In this sense, for example, the magazine British Medical Journal, published a study in people of mature age, where it was stated that Loneliness caused by widowhood, separation or divorce increases the risk of cognitive impairment later in people's lives. This can be interpreted as an effect of the social and emotional impoverishment that some of these people may experience.

The love It may come to an end, but a much more difficult task arises after all this stage. And it is to break the emotional ties that have united us with that person for years, a difficult task to bear.

Can you avoid a divorce?

Each couple has their history and an exact and correct formula cannot be given to this question since each couple is very different. Anyway, the question "can you avoid a divorce?" is itself a sign of a problem: consider that under certain conditions one member of the couple may be able to decide for the other person.

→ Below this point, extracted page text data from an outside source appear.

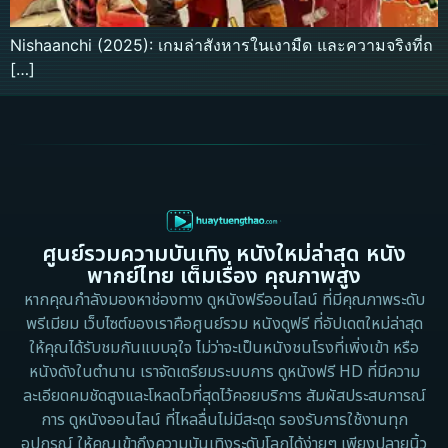
Nishaanchi (2025): เกมล่าสังหารในเงามืด และความจริงที่ถ
[…]
ศูนย์รวมความบันเทิง หนังใหม่ล่าสุด หนัง
พากย์ไทย เต็มเรื่อง คุณภาพสูง
หากคุณกำลังมองหาช่องทาง ดูหนังฟรีออนไลน์ ที่มีคุณภาพระดับ
พรีเมียม เว็บไซต์ของเราคือศูนย์รวม หนังดูฟรี ที่อัปเดตใหม่ล่าสุด
ให้คุณได้รับชมกันแบบจุใจ ไม่ว่าจะเป็นหนังชนโรงที่เพิ่งเข้า หรือ
หนังดังในตำนาน เราจัดเตรียมระบบการ ดูหนังฟรี HD ที่มีความ
ละเอียดคมชัดสูงและโหลดไวที่สุดไว้คอยบริการ สัมผัสประสบการณ์
การ ดูหนังออนไลน์ ที่ไหลลื่นไม่มีสะดุด รองรับการใช้งานทุก
อุปกรณ์ ให้คุณเข้าถึงความบันเทิงระดับโลกได้ง่ายๆ เพียงปลายนิ้ว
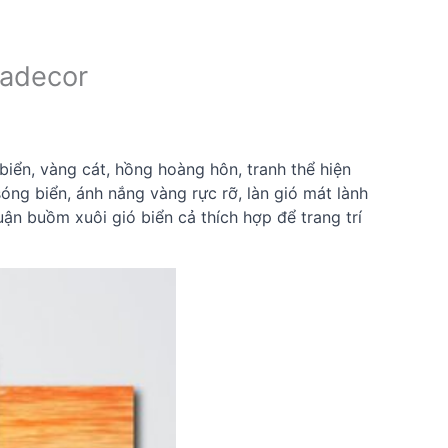
hadecor
ển, vàng cát, hồng hoàng hôn, tranh thể hiện
ng biển, ánh nắng vàng rực rỡ, làn gió mát lành
ận buồm xuôi gió biển cả thích hợp để trang trí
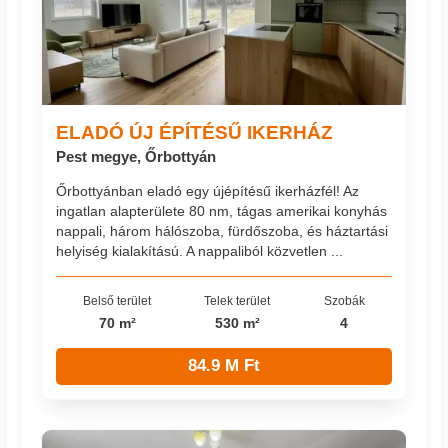
ELADÓ ÚJ ÉPÍTÉSŰ IKERHÁZ
Pest megye, Őrbottyán
Őrbottyánban eladó egy újépítésű ikerházfél! Az
ingatlan alapterülete 80 nm, tágas amerikai konyhás
nappali, három hálószoba, fürdőszoba, és háztartási
helyiség kialakítású. A nappaliból közvetlen ...
Belső terület
Telek terület
Szobák
70 m²
530 m²
4
84.9 M Ft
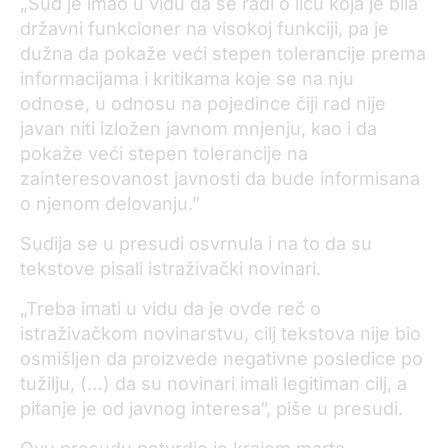
„Sud je imao u vidu da se radi o licu koja je bila
državni funkcioner na visokoj funkciji, pa je
dužna da pokaže veći stepen tolerancije prema
informacijama i kritikama koje se na nju
odnose, u odnosu na pojedince čiji rad nije
javan niti izložen javnom mnjenju, kao i da
pokaže veći stepen tolerancije na
zainteresovanost javnosti da bude informisana
o njenom delovanju.”
Sudija se u presudi osvrnula i na to da su
tekstove pisali istraživački novinari.
„Treba imati u vidu da je ovde reč o
istraživačkom novinarstvu, cilj tekstova nije bio
osmišljen da proizvede negativne posledice po
tužilju, (…) da su novinari imali legitiman cilj, a
pitanje je od javnog interesa“, piše u presudi.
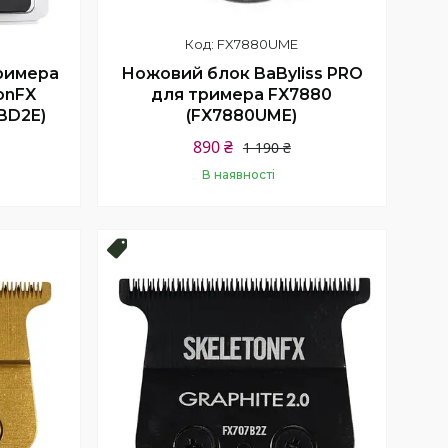
FX7880UME
римера
Ножовий блок BaByliss PRO
tonFX
для тримера FX7880
BD2E)
(FX7880UME)
890 ₴
1 190 ₴
В наявності
Купити
Топ продаж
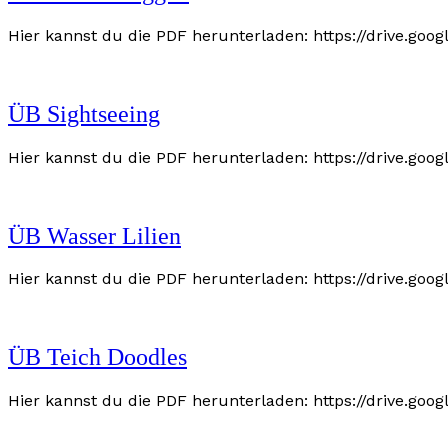
Hier kannst du die PDF herunterladen: https://drive.g
ÜB Sightseeing
Hier kannst du die PDF herunterladen: https://drive.g
ÜB Wasser Lilien
Hier kannst du die PDF herunterladen: https://drive.g
ÜB Teich Doodles
Hier kannst du die PDF herunterladen: https://drive.g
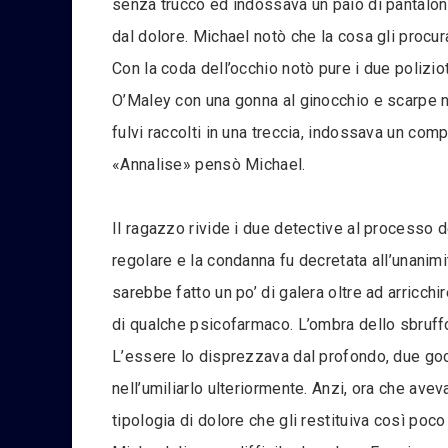
senza trucco ed indossava un paio di pantaloni 
dal dolore. Michael notò che la cosa gli procur
Con la coda dell’occhio notò pure i due polizio
O’Maley con una gonna al ginocchio e scarpe ner
fulvi raccolti in una treccia, indossava un com
«Annalise» pensò Michael.
Il ragazzo rivide i due detective al processo d
regolare e la condanna fu decretata all’unanim
sarebbe fatto un po’ di galera oltre ad arricch
di qualche psicofarmaco. L’ombra dello sbruff
L’essere lo disprezzava dal profondo, due gocc
nell’umiliarlo ulteriormente. Anzi, ora che av
tipologia di dolore che gli restituiva così poco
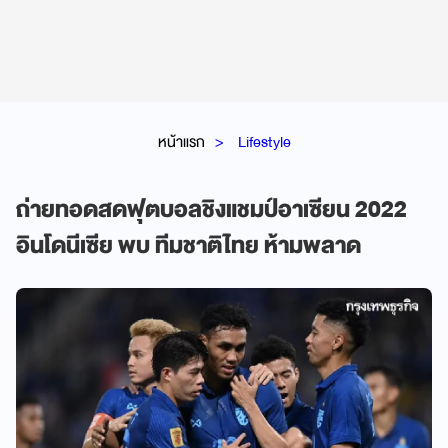
หน้าแรก
Lifestyle
ถ่ายทอดสดฟุตบอลชิงแชมป์อาเซียน 2022
อินโดนีเซีย พบ ทีมชาติไทย ห้ามพลาด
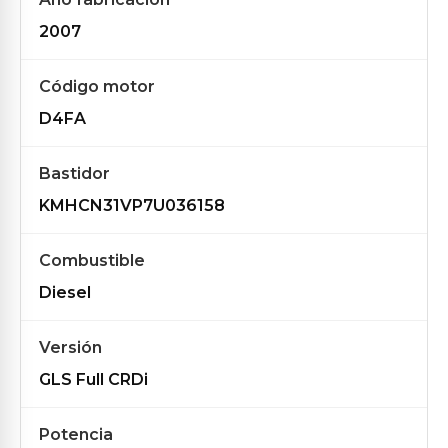
2007
Código motor
D4FA
Bastidor
KMHCN31VP7U036158
Combustible
Diesel
Versión
GLS Full CRDi
Potencia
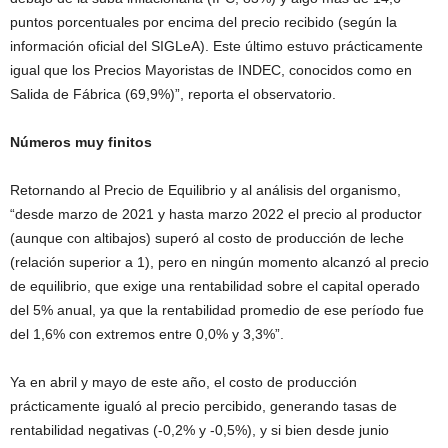
puntos porcentuales por encima del precio recibido (según la
información oficial del SIGLeA). Este último estuvo prácticamente
igual que los Precios Mayoristas de INDEC, conocidos como en
Salida de Fábrica (69,9%)”, reporta el observatorio.
Números muy finitos
Retornando al Precio de Equilibrio y al análisis del organismo,
“desde marzo de 2021 y hasta marzo 2022 el precio al productor
(aunque con altibajos) superó al costo de producción de leche
(relación superior a 1), pero en ningún momento alcanzó al precio
de equilibrio, que exige una rentabilidad sobre el capital operado
del 5% anual, ya que la rentabilidad promedio de ese período fue
del 1,6% con extremos entre 0,0% y 3,3%”.
Ya en abril y mayo de este año, el costo de producción
prácticamente igualó al precio percibido, generando tasas de
rentabilidad negativas (-0,2% y -0,5%), y si bien desde junio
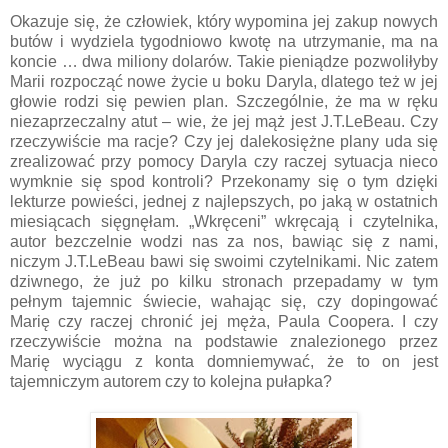
Okazuje się, że człowiek, który wypomina jej zakup nowych
butów i wydziela tygodniowo kwotę na utrzymanie, ma na
koncie … dwa miliony dolarów. Takie pieniądze pozwoliłyby
Marii rozpocząć nowe życie u boku Daryla, dlatego też w jej
głowie rodzi się pewien plan. Szczególnie, że ma w ręku
niezaprzeczalny atut – wie, że jej mąż jest J.T.LeBeau. Czy
rzeczywiście ma racje? Czy jej dalekosiężne plany uda się
zrealizować przy pomocy Daryla czy raczej sytuacja nieco
wymknie się spod kontroli? Przekonamy się o tym dzięki
lekturze powieści, jednej z najlepszych, po jaką w ostatnich
miesiącach sięgnęłam. „Wkręceni” wkręcają i czytelnika,
autor bezczelnie wodzi nas za nos, bawiąc się z nami,
niczym J.T.LeBeau bawi się swoimi czytelnikami. Nic zatem
dziwnego, że już po kilku stronach przepadamy w tym
pełnym tajemnic świecie, wahając się, czy dopingować
Marię czy raczej chronić jej męża, Paula Coopera. I czy
rzeczywiście można na podstawie znalezionego przez
Marię wyciągu z konta domniemywać, że to on jest
tajemniczym autorem czy to kolejna pułapka?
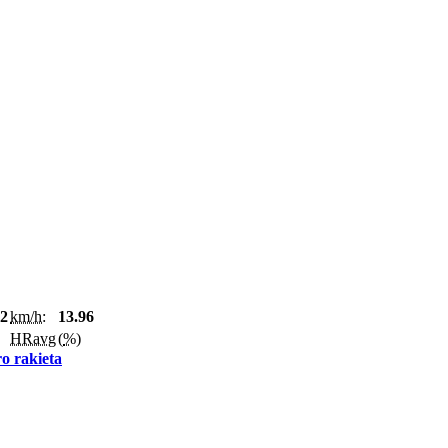
32
km/h:
13.96
HRavg
(
%
)
o rakieta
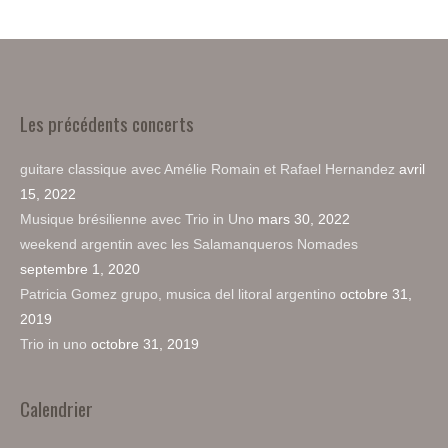
Les précédents concerts
guitare classique avec Amélie Romain et Rafael Hernandez
avril
15, 2022
Musique brésilienne avec Trio in Uno
mars 30, 2022
weekend argentin avec les Salamanqueros Nomades
septembre 1, 2020
Patricia Gomez grupo, musica del litoral argentino
octobre 31,
2019
Trio in uno
octobre 31, 2019
Calendrier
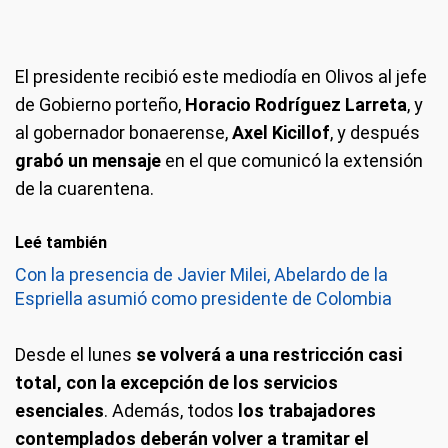
El presidente recibió este mediodía en Olivos al jefe
de Gobierno porteño,
Horacio Rodríguez Larreta
, y
al gobernador bonaerense,
Axel Kicillof
, y después
grabó un mensaje
en el que comunicó la extensión
de la cuarentena.
Leé también
Con la presencia de Javier Milei, Abelardo de la
Espriella asumió como presidente de Colombia
Desde el lunes
se volverá a una restricción casi
total, con la excepción de los servicios
esenciales
. Además, todos
los trabajadores
contemplados deberán volver a tramitar el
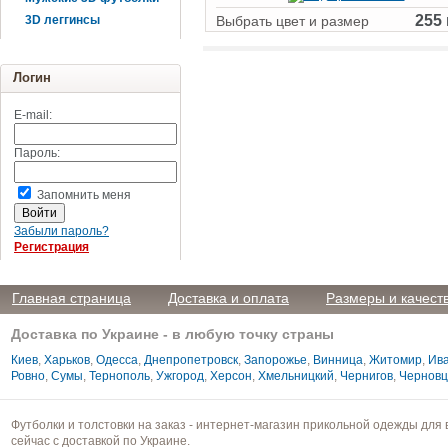
255 
3D леггинсы
Выбрать цвет и размер
Логин
E-mail:
Пароль:
Запомнить меня
Забыли пароль?
Регистрация
Главная страница
Доставка и оплата
Размеры и качест
Доставка по Украине - в любую точку страны
Киев
,
Харьков
,
Одесса
,
Днепропетровск
,
Запорожье
,
Винница
,
Житомир
,
Ива
Ровно
,
Сумы
,
Тернополь
,
Ужгород
,
Херсон
,
Хмельницкий
,
Чернигов
,
Чернов
Футболки и толстовки на заказ - интернет-магазин прикольной одежды для 
сейчас с доставкой по Украине.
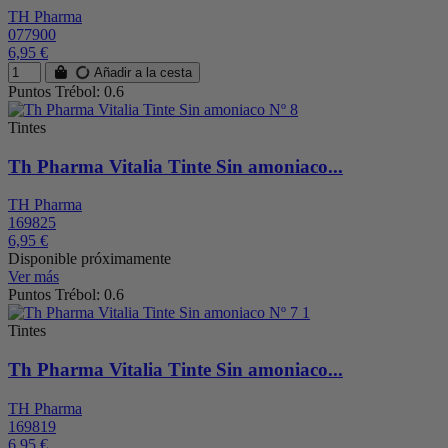
TH Pharma
077900
6,95 €
Añadir a la cesta
Puntos Trébol: 0.6
Tintes
Th Pharma Vitalia Tinte Sin amoniaco...
TH Pharma
169825
6,95 €
Disponible próximamente
Ver más
Puntos Trébol: 0.6
Tintes
Th Pharma Vitalia Tinte Sin amoniaco...
TH Pharma
169819
6,95 €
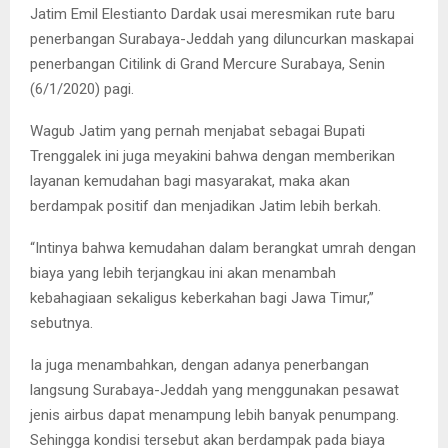
Jatim Emil Elestianto Dardak usai meresmikan rute baru
penerbangan Surabaya-Jeddah yang diluncurkan maskapai
penerbangan Citilink di Grand Mercure Surabaya, Senin
(6/1/2020) pagi.
Wagub Jatim yang pernah menjabat sebagai Bupati
Trenggalek ini juga meyakini bahwa dengan memberikan
layanan kemudahan bagi masyarakat, maka akan
berdampak positif dan menjadikan Jatim lebih berkah.
“Intinya bahwa kemudahan dalam berangkat umrah dengan
biaya yang lebih terjangkau ini akan menambah
kebahagiaan sekaligus keberkahan bagi Jawa Timur,”
sebutnya.
Ia juga menambahkan, dengan adanya penerbangan
langsung Surabaya-Jeddah yang menggunakan pesawat
jenis airbus dapat menampung lebih banyak penumpang.
Sehingga kondisi tersebut akan berdampak pada biaya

What it is about is to make a good balance of the needs and objectives that the other person may have, and apply self-criticism to see at what points it is oneself who is favoring the appearance of conflicts. And, if the other person wants a divorce, respect their decision. Divorce becomes an ordeal when one of the two parties does not want to accept it, and refuses to step aside from the relationship.

What to do if you file for divorce at maturity?

Yes, divorce is a very difficult stage, but the attitude we take towards it will be essential to not transform this crisis into something greater. The goal should be go through the divorce peacefully and with appropriate self-regulation of emotions.

When someone goes through a divorce, it will always be necessary for very trustworthy people to be in those moments, people who serve as emotional support and that due to their history of experiences and affective ties towards the person are very suitable for listening and attending to the person who goes through this stage painful The empathy plays an important role.

For it, it is good to let them know that their support is needed (if needed) so that they can act accordingly by being informed: some people may assume that their attempts at outreach and comfort may be poorly received.

However, in some cases staying calm will sometimes be impossible. When the situation becomes unsustainable it is better seek professional help.

Once the divorce process is finished, it is advisable to carry out sports activities if, in the case of the person, they can do so, or rdo some activity that breaks the routine and is enjoyable. It is also useful work to improve self-esteem, which has possibly been compromised during the divorce.

Bibliographic references:

  • Graig, G. J. and Baucum, D. (1999): Psychological development. Mexico D.F: Pearson.
  • Berger, K. S. (2008): Developmental Psychology: Adult and Old Age. Madrid: Editorial Panamericana.
  • Horse, V. (2010): Therapy and Behavior Modification. Faculty of Psychological Sciences University of Guayaquil.